▶ [Collected data]:
* * * * *
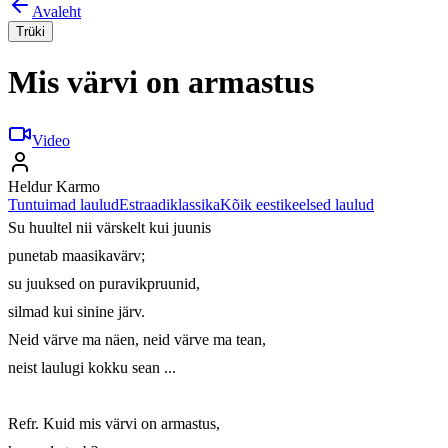
Avaleht
Trüki
Mis värvi on armastus
Video
Heldur Karmo
Tuntuimad laulud
Estraadiklassika
Kõik eestikeelsed laulud
Su huultel nii värskelt kui juunis 

punetab maasikavärv; 

su juuksed on puravikpruunid, 

silmad kui sinine järv. 

Neid värve ma näen, neid värve ma tean, 

neist laulugi kokku sean ... 

Refr. Kuid mis värvi on armastus, 
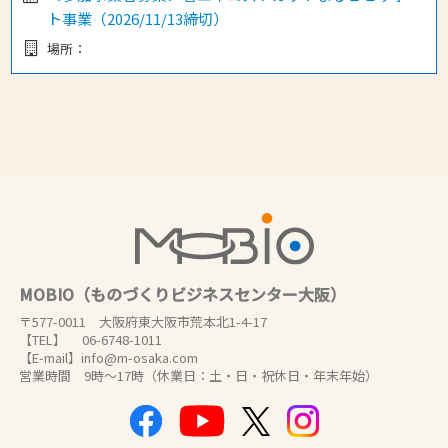
ト事業（2026/11/13締切）
場所：
MOBIO（ものづくりビジネスセンター大阪）
〒577-0011 大阪府東大阪市荒本北1-4-17
【TEL】 06-6748-1011
【E-mail】info@m-osaka.com
営業時間 9時～17時（休業日：土・日・祝休日・年末年始）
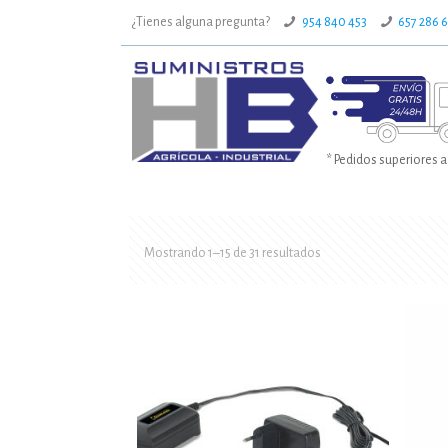
¿Tienes alguna pregunta?
954 840 453
657 286 
* Pedidos superiores a
Mostrando 1–15 de 31 resultados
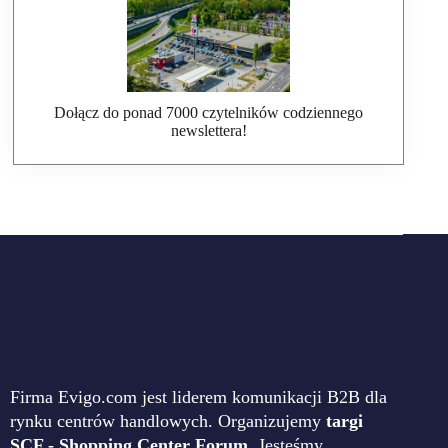
Dołącz do ponad 7000 czytelników codziennego
newslettera!
Firma Evigo.com jest liderem komunikacji B2B dla
rynku centrów handlowych. Organizujemy
targi
SCF - Shopping Center Forum
. Jesteśmy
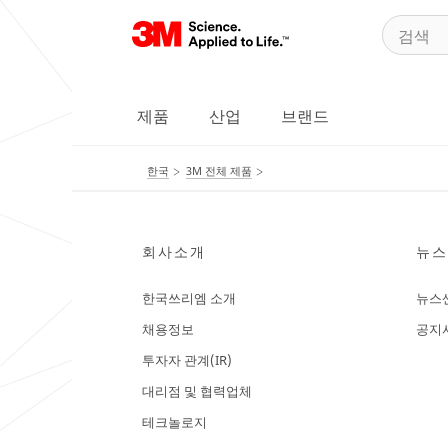
제품
산업
브랜드
한국
3M 전체 제품
회사소개
뉴스
한국쓰리엠 소개
뉴스
채용정보
공지
투자자 관계(IR)
대리점 및 협력업체
테크놀로지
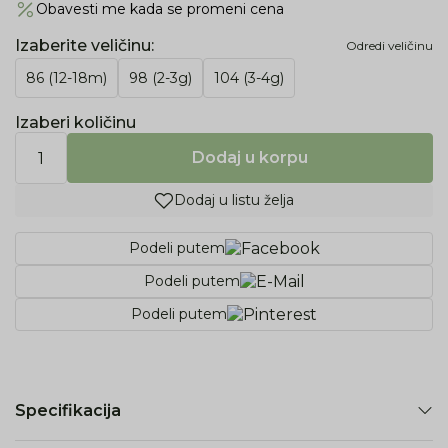
Obavesti me kada se promeni cena
Izaberite veličinu
:
Odredi veličinu
86 (12-18m)
98 (2-3g)
104 (3-4g)
Izaberi količinu
Dodaj u korpu
Dodaj u listu želja
Podeli putem
Podeli putem
Podeli putem
Specifikacija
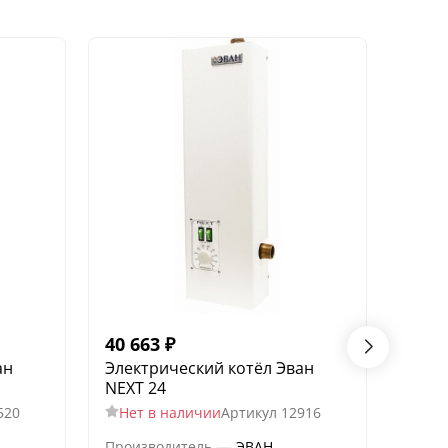
40 663
₽
42 1
ан
Электрический котёл Эван
Элек
NEXT 24
NEXT
520
Нет в наличии
Артикул
12916
Нет
—
Производитель
ЭВАН
Произ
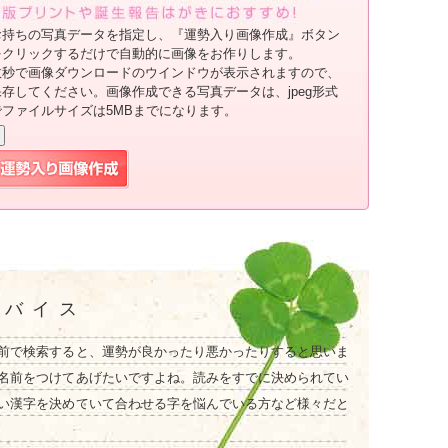
お持ちの写真データを指定し、『運勢入り画像作成』ボタン
をクリックするだけで自動的に画像をお作りします。
数秒で画像ダウンロードのウインドウが表示されますので、
保存してください。画像作成できる写真データは、jpeg形式
でファイルサイズは5MBまでになります。
ドバイス
前で検索すると、運勢が良かったり悪かったりすると思いま
名前をつけてあげたいですよね。読みをすでに決められてい
い漢字を決めていて合わせる字を悩んでいる方など様々だと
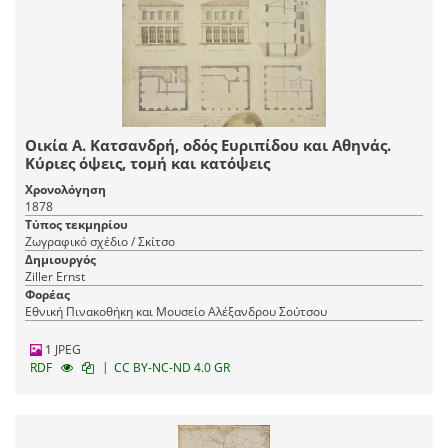
Οικία Α. Κατσανδρή, οδός Ευριπίδου και Αθηνάς.
Κύριες όψεις, τομή και κατόψεις
Χρονολόγηση
1878
Τύπος τεκμηρίου
Ζωγραφικό σχέδιο / Σκίτσο
Δημιουργός
Ziller Ernst
Φορέας
Εθνική Πινακοθήκη και Μουσείο Αλέξανδρου Σούτσου
1 JPEG
|
RDF
CC BY-NC-ND 4.0 GR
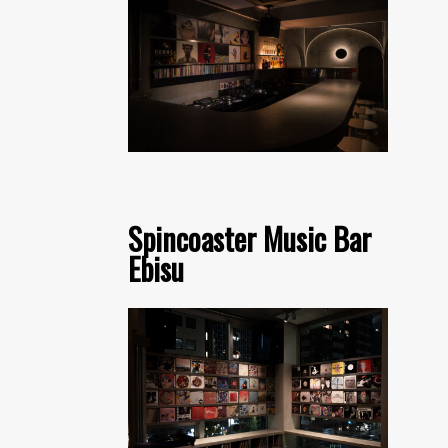
Spincoaster Music Bar
Ebisu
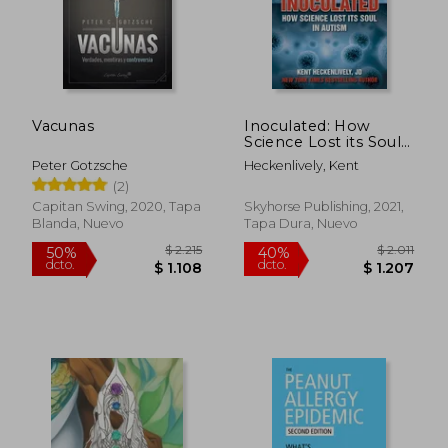
Vacunas
Inoculated: How
Science Lost its Soul
in Autism (Children’S
Peter Gotzsche
Heckenlively, Kent
Health Defense) (en
(2)
Inglés)
Capitan Swing, 2020, Tapa
Skyhorse Publishing, 2021,
Blanda, Nuevo
Tapa Dura, Nuevo
$ 2.215
$ 2.
50%
40%
dcto.
dcto.
$ 1.108
$ 1.2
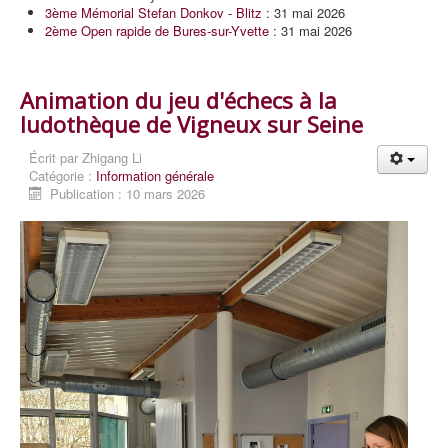
3ème Mémorial Stefan Donkov - Blitz
: 31 mai 2026
2ème Open rapide de Bures-sur-Yvette
: 31 mai 2026
Animation du jeu d'échecs à la
ludothèque de Vigneux sur Seine
Écrit par
Zhigang Li
Catégorie :
Information générale
Publication : 10 mars 2026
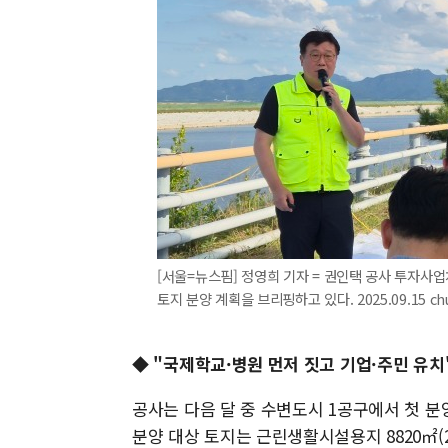
[서울=뉴스핌] 정영희 기자 = 권인택 공사 투자사
토지 분양 계획을 브리핑하고 있다. 2025.09.15 chu
◆ "국제학교·병원 먼저 짓고 기업·주민 유치
공사는 다음 달 중 수변도시 1공구에서 첫 분
분양 대상 토지는 근린생활시설용지 8820㎡(2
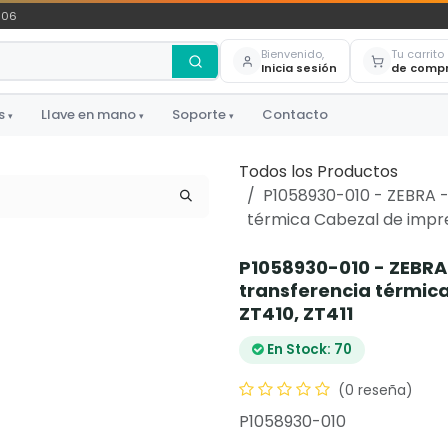
306
Bienvenido,
Tu carrito
Inicia sesión
de comp
s
Llave en mano
Soporte
Contacto
▾
▾
▾
Todos los Productos
P1058930-010 - ZEBRA -
térmica Cabezal de impres
P1058930-010 - ZEBRA
transferencia térmica
ZT410, ZT411
En Stock: 70
(0 reseña)
P1058930-010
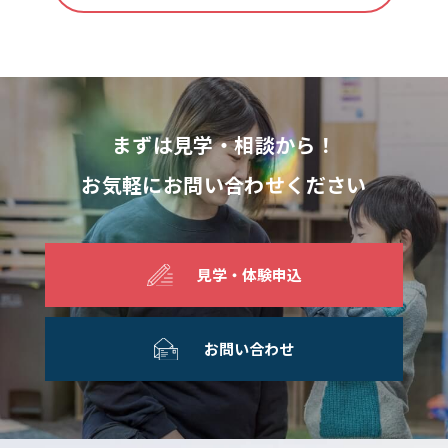
まずは見学・相談から！
お気軽にお問い合わせください
見学・体験申込
お問い合わせ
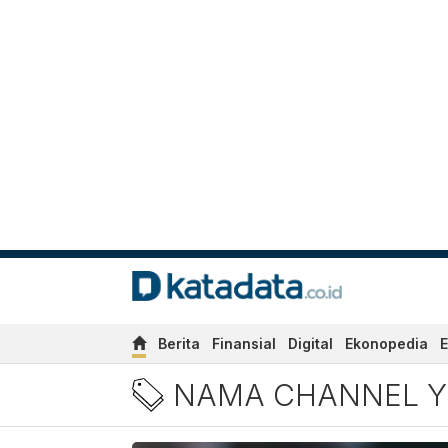
Berita
Finansial
Digital
Ekonopedia
E
Berita Nama Channel YouT
NAMA CHANNEL Y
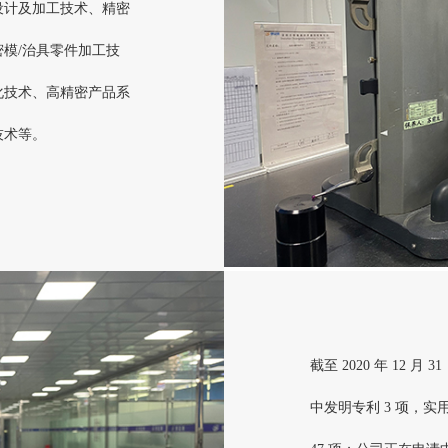
设计及加工技术、精密
模/治具零件加工技
化技术、高精密产品系
技术等。
截至 2020 年 12 月
中发明专利 3 项，实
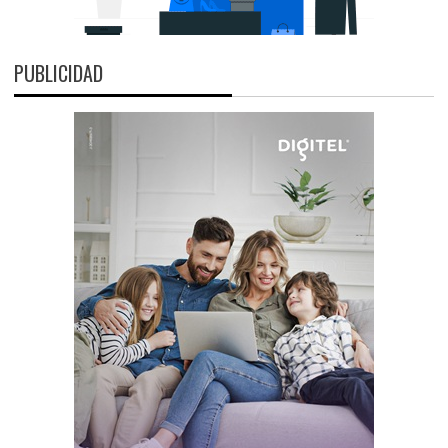
PUBLICIDAD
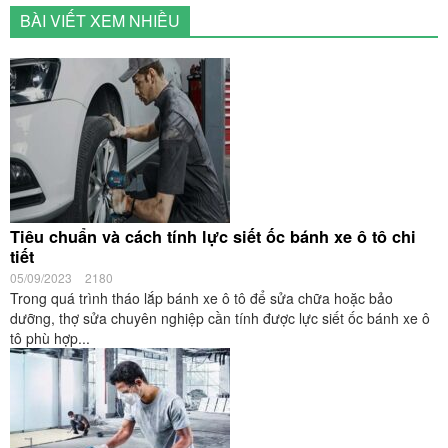
BÀI VIẾT XEM NHIỀU
Tiêu chuẩn và cách tính lực siết ốc bánh xe ô tô chi
tiết
05/09/2023
2180
Trong quá trình tháo lắp bánh xe ô tô để sửa chữa hoặc bảo
dưỡng, thợ sửa chuyên nghiệp cần tính được lực siết ốc bánh xe ô
tô phù hợp...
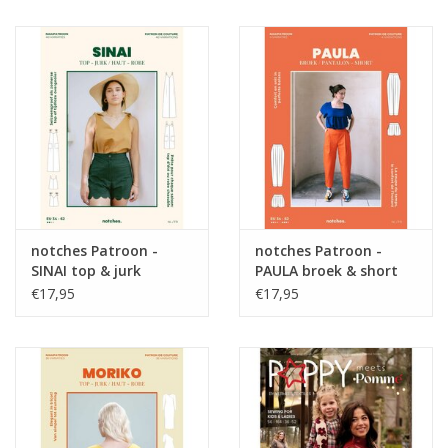
notches Patroon -
notches Patroon -
SINAI top & jurk
PAULA broek & short
€17,95
€17,95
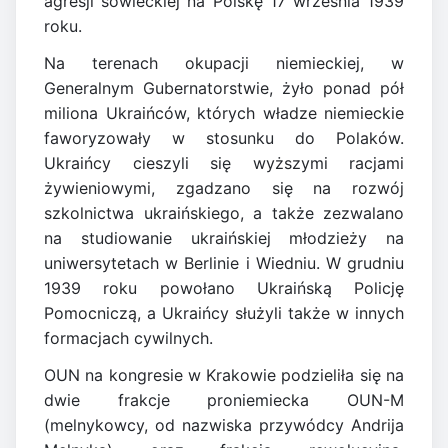
agresji sowieckiej na Polskę 17 września 1939
roku.
Na terenach okupacji niemieckiej, w
Generalnym Gubernatorstwie, żyło ponad pół
miliona Ukraińców, których władze niemieckie
faworyzowały w stosunku do Polaków.
Ukraińcy cieszyli się wyższymi racjami
żywieniowymi, zgadzano się na rozwój
szkolnictwa ukraińskiego, a także zezwalano
na studiowanie ukraińskiej młodzieży na
uniwersytetach w Berlinie i Wiedniu. W grudniu
1939 roku powołano Ukraińską Policję
Pomocniczą, a Ukraińcy służyli także w innych
formacjach cywilnych.
OUN na kongresie w Krakowie podzieliła się na
dwie frakcje proniemiecka OUN-M
(melnykowcy, od nazwiska przywódcy Andrija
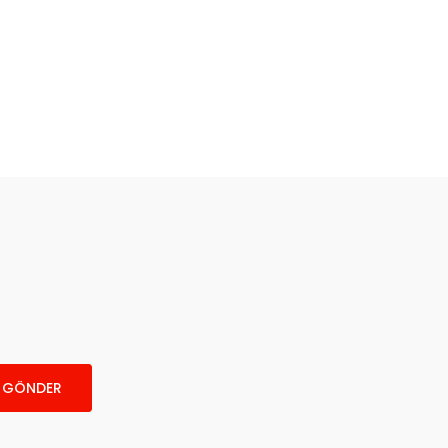
GÖNDER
* * * * *
▶ [Assignment]:
Where does the string "także" appear in the records above? Show every line that holds it.

▶ [Response to the task]:
szkolnictwa ukraińskiego, a także zezwalano
Pomocniczą, a Ukraińcy służyli także w innych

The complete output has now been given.